Barbiturici alla figlia, un anno

Mamma condannata, ma conserva la patria potestà.

TERAMO. Colpevole di aver somministrato barbiturici alla figlia di cinque anni. Sono le 19 quando il giudice monocratico Armanda Servino legge la sentenza e condanna la donna ad un anno. Si chiude così, almeno in primo grado, il caso della mamma teramana di 38 anni accusata di lesioni gravissime.

Il pm Monica Speca ne aveva chiesti tre. Per la donna (di cui non facciamo il nome per tutelare la minore) niente sospensione della patria potestà. Accolta la richiesta della parte civile (rappresentata dall’avvocato Federica Benguardato): una somma di 15mila euro da destinare alla piccola. La difesa, rappresentata dall’avvocato Luigi Di Liberatore, aveva chiesto l’assoluzione sottolinenando più volte, durante l’arringa, come il processo non sia riuscito a fare chiarezza su molti aspetti della vicenda. Una vicenda iniziata nell’ottobre del 2006. Allora la piccola, in due occasioni, venne portata in ospedale con un forte stato di sonnolenza e un quadro clinico alterato. L’inchiesta della procura (titolare del caso il pm Valentina D Agostino, da aprile trasferita dalla procura di Teramo a quella di Pescara) scattò immediatamente, ma solo dopo alcuni giorni di analisi ed accertamenti si ebbe la certezza che la bimba avesse avuto una intossicazione da barbiturici.

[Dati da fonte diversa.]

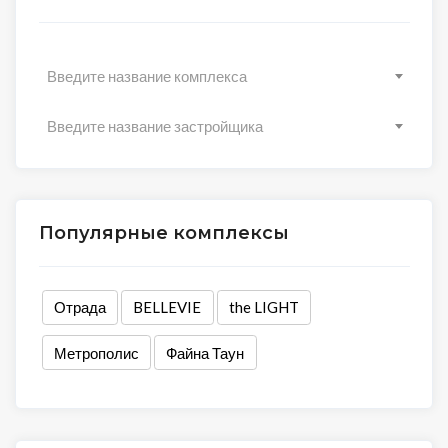
Введите название комплекса
Введите название застройщика
Популярные комплексы
Отрада
BELLEVIE
the LIGHT
Метрополис
Файна Таун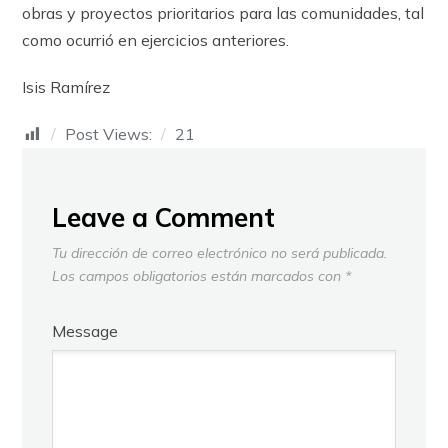
obras y proyectos prioritarios para las comunidades, tal
como ocurrió en ejercicios anteriores.
Isis Ramírez
Post Views:
21
Leave a Comment
Tu dirección de correo electrónico no será publicada.
Los campos obligatorios están marcados con
*
Message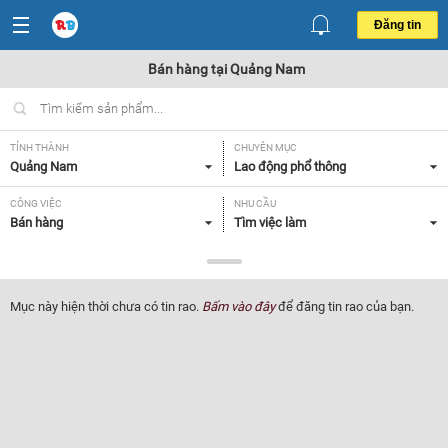
Đăng tin
Bán hàng tại Quảng Nam
TỈNH THÀNH
CHUYÊN MỤC
Quảng Nam
Lao động phổ thông
CÔNG VIỆC
NHU CẦU
Bán hàng
Tìm việc làm
LOẠI HÌNH
Tất cả
Mục này hiện thời chưa có tin rao.
Bấm vào đây
để đăng tin rao của bạn.
Lọc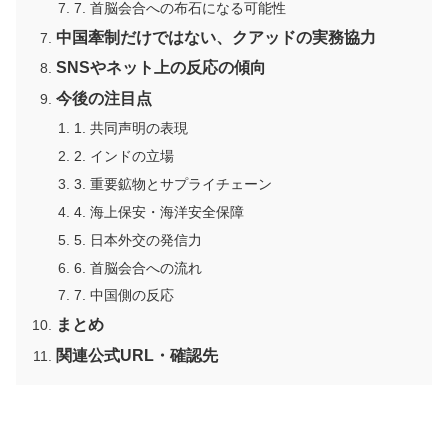
7. 首脳会合への布石になる可能性
中国牽制だけではない、クアッドの実務協力
SNSやネット上の反応の傾向
今後の注目点
1. 共同声明の表現
2. インドの立場
3. 重要鉱物とサプライチェーン
4. 海上保安・海洋安全保障
5. 日本外交の発信力
6. 首脳会合への流れ
7. 中国側の反応
まとめ
関連公式URL・確認先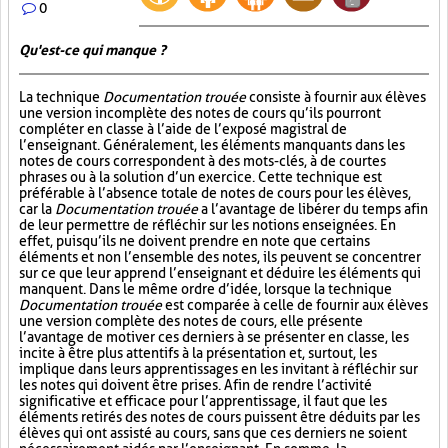
0
Qu'est-ce qui manque ?
La technique
Documentation trouée
consiste à fournir aux élèves
une version incomplète des notes de cours qu’ils pourront
compléter en classe à l’aide de l’exposé magistral de
l’enseignant. Généralement, les éléments manquants dans les
notes de cours correspondent à des mots-clés, à de courtes
phrases ou à la solution d’un exercice. Cette technique est
préférable à l’absence totale de notes de cours pour les élèves,
car la
Documentation trouée
a l’avantage de libérer du temps afin
de leur permettre de réfléchir sur les notions enseignées. En
effet, puisqu’ils ne doivent prendre en note que certains
éléments et non l’ensemble des notes, ils peuvent se concentrer
sur ce que leur apprend l’enseignant et déduire les éléments qui
manquent. Dans le même ordre d’idée, lorsque la technique
Documentation trouée
est comparée à celle de fournir aux élèves
une version complète des notes de cours, elle présente
l’avantage de motiver ces derniers à se présenter en classe, les
incite à être plus attentifs à la présentation et, surtout, les
implique dans leurs apprentissages en les invitant à réfléchir sur
les notes qui doivent être prises. Afin de rendre l’activité
significative et efficace pour l’apprentissage, il faut que les
éléments retirés des notes de cours puissent être déduits par les
élèves qui ont assisté au cours, sans que ces derniers ne soient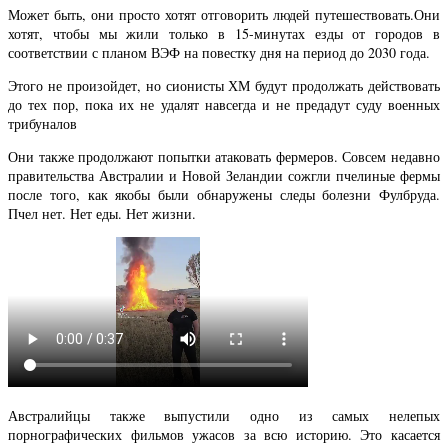
Может быть, они просто хотят отговорить людей путешествовать.Они
хотят, чтобы мы жили только в 15-минутах езды от городов в
соответствии с планом ВЭФ на повестку дня на период до 2030 года.
Этого не произойдет, но сионисты ХМ будут продолжать действовать
до тех пор, пока их не удалят навсегда и не предадут суду военных
трибуналов
Они также продолжают попытки атаковать фермеров. Совсем недавно
правительства Австралии и Новой Зеландии сожгли пчелиные фермы
после того, как якобы были обнаружены следы болезни Фулбруда.
Пчел нет. Нет еды. Нет жизни.
Австралийцы также выпустили одно из самых нелепых
порнографических фильмов ужасов за всю историю. Это касается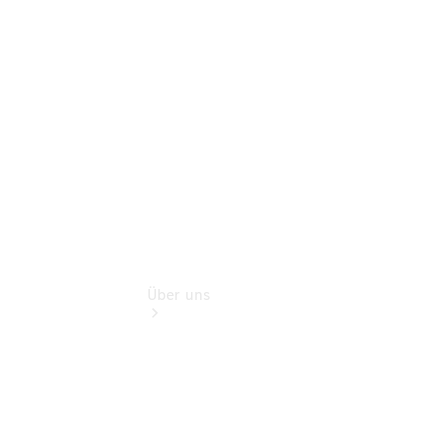
Store
Gebrauchtwagensuche
Finanzdienste
Digitale
Extras
Über uns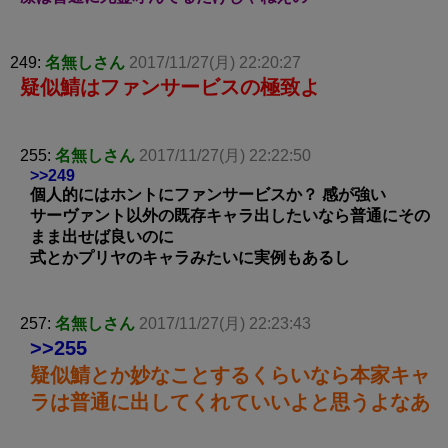
249:
名無しさん
2017/11/27(月) 22:20:27
疑似鯖はファンサービスの極致よ
255:
名無しさん
2017/11/27(月) 22:22:50
>>249
個人的にはホントにファンサービスか？ 感が強い
サーヴァント以外の既存キャラ出したいなら普通にその
まま出せば良いのに
式とかプリヤのキャラみたいに実例もあるし
257:
名無しさん
2017/11/27(月) 22:23:43
>>255
疑似鯖とか妙なことするくらいなら本家キャ
ラは普通に出してくれていいよと思うよなあ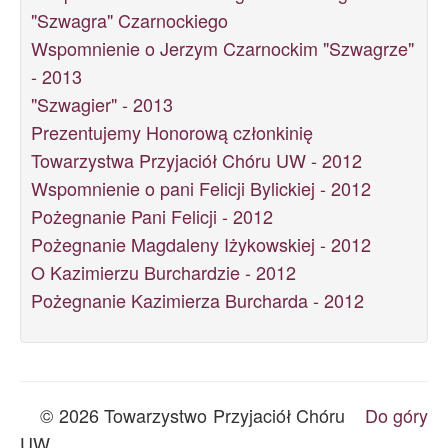
"Szwagra" Czarnockiego
Wspomnienie o Jerzym Czarnockim "Szwagrze"
- 2013
"Szwagier" - 2013
Prezentujemy Honorową członkinię
Towarzystwa Przyjaciół Chóru UW - 2012
Wspomnienie o pani Felicji Bylickiej - 2012
Pożegnanie Pani Felicji - 2012
Pożegnanie Magdaleny Iżykowskiej - 2012
O Kazimierzu Burchardzie - 2012
Pożegnanie Kazimierza Burcharda - 2012
© 2026 Towarzystwo Przyjaciół Chóru
Do góry
UW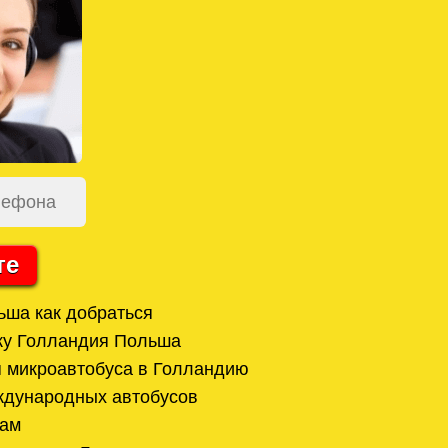
те
ша как добраться
ку Голландия Польша
я микроавтобуса в Голландию
ждународных автобусов
дам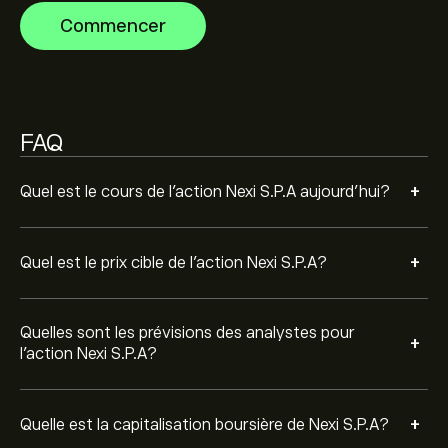
mouvements de prix futurs.
Commencer
FAQ
+
Quel est le cours de l'action Nexi S.P.A aujourd'hui?
+
Quel est le prix cible de l'action Nexi S.P.A?
Quelles sont les prévisions des analystes pour
+
l'action Nexi S.P.A?
+
Quelle est la capitalisation boursière de Nexi S.P.A?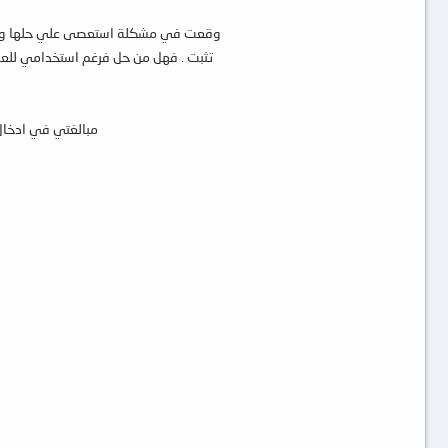
وقعت في مشكلة استعصى علي حلها و هي بعد
تثبت . فهل من حل فرغم استخدامي للعدي
مبالغتي في ادخال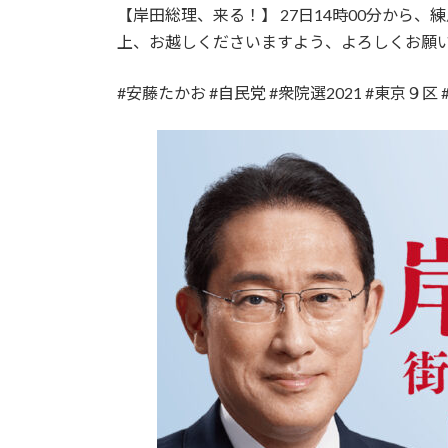
【岸田総理、来る！】 27日14時00分から、
上、お越しくださいますよう、よろしくお願
#安藤たかお #自民党 #衆院選2021 #東京９区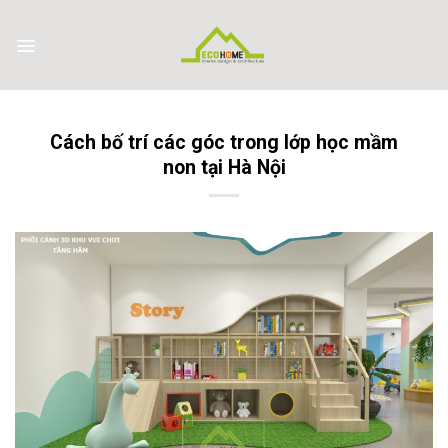
Skip
to
content
Cách bố trí các góc trong lớp học mầm
non tại Hà Nội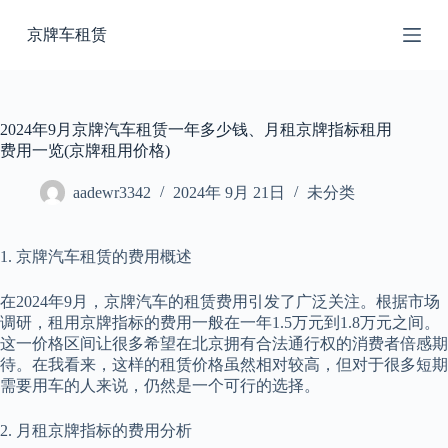
跳
京牌车租赁
过
内
容
2024年9月京牌汽车租赁一年多少钱、月租京牌指标租用
费用一览(京牌租用价格)
aadewr3342
2024年 9月 21日
未分类
1. 京牌汽车租赁的费用概述
在2024年9月，京牌汽车的租赁费用引发了广泛关注。根据市场
调研，租用京牌指标的费用一般在一年1.5万元到1.8万元之间。
这一价格区间让很多希望在北京拥有合法通行权的消费者倍感期
待。在我看来，这样的租赁价格虽然相对较高，但对于很多短期
需要用车的人来说，仍然是一个可行的选择。
2. 月租京牌指标的费用分析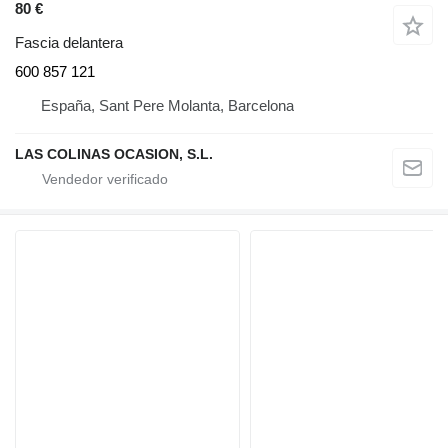
80 €
Fascia delantera
600 857 121
España, Sant Pere Molanta, Barcelona
LAS COLINAS OCASION, S.L.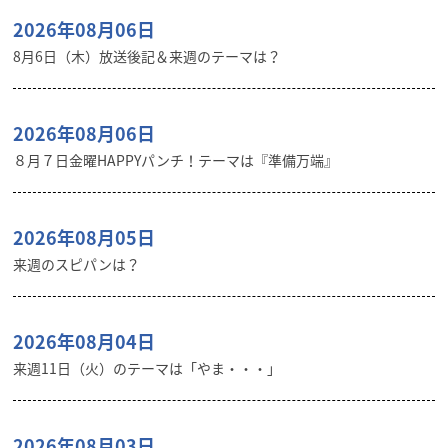
2026年08月06日
8月6日（木）放送後記＆来週のテーマは？
2026年08月06日
８月７日金曜HAPPYパンチ！テーマは『準備万端』
2026年08月05日
来週のスピパンは？
2026年08月04日
来週11日（火）のテーマは「やま・・・」
2026年08月03日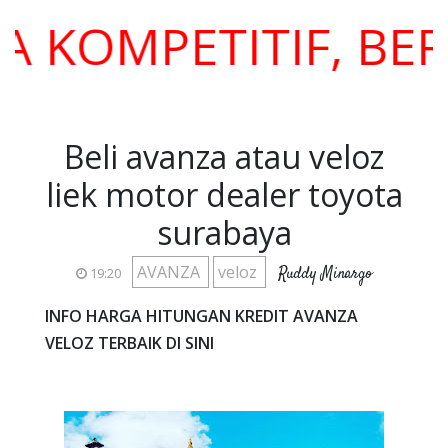
OMPETITIF, BERAG
Beli avanza atau veloz
liek motor dealer toyota
surabaya
AVANZA
veloz
Ruddy Minargo
19:20
INFO HARGA HITUNGAN KREDIT AVANZA
VELOZ TERBAIK DI SINI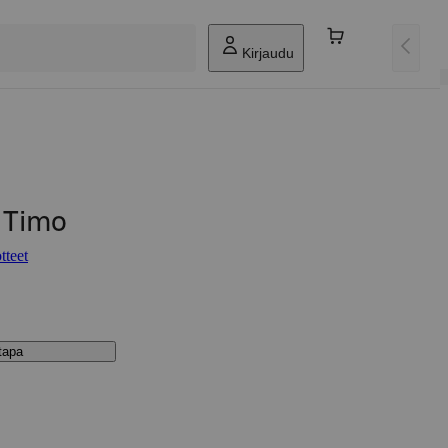
Kirjaudu
 Timo
tteet
stapa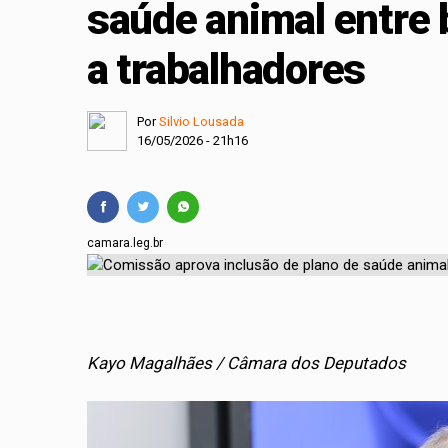
saúde animal entre 
Projeto cria polític
a trabalhadores
Comissão Mista de O
Por
Silvio Lousada
16/05/2026 - 21h16
camara.leg.br
Kayo Magalhães / Câmara dos Deputados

Una dose considerata minima, ma comunque sufficiente a provocarle un marcato stato di sofferenza. I sospetti di investigatori ed inquirenti caddero subito sulla madre, che finì sotto inchiesta. Per disposizione del tribunale dei minori dell’Aquila, una volta dimessa dall’ospedale, la bambina venne ospitata insieme alla madre in un centro di accoglienza. Nei mesi scorsi il tribunale per i minori ha disposto l’affidamento al padre. La madre, però, può stare con loro nella stessa casa con la vigilanza delle assistenti sociali. Una decisione, quella presa presa dal tribunale dei minori, arrivata dopo la riconsegna della perizia, richiesta dallo stesso tribunale, che ha escluso che la donna sia affetta dalla sindrome di Munchausen per procura, così come invece ipotizzato dal perito della procura in una consulenza.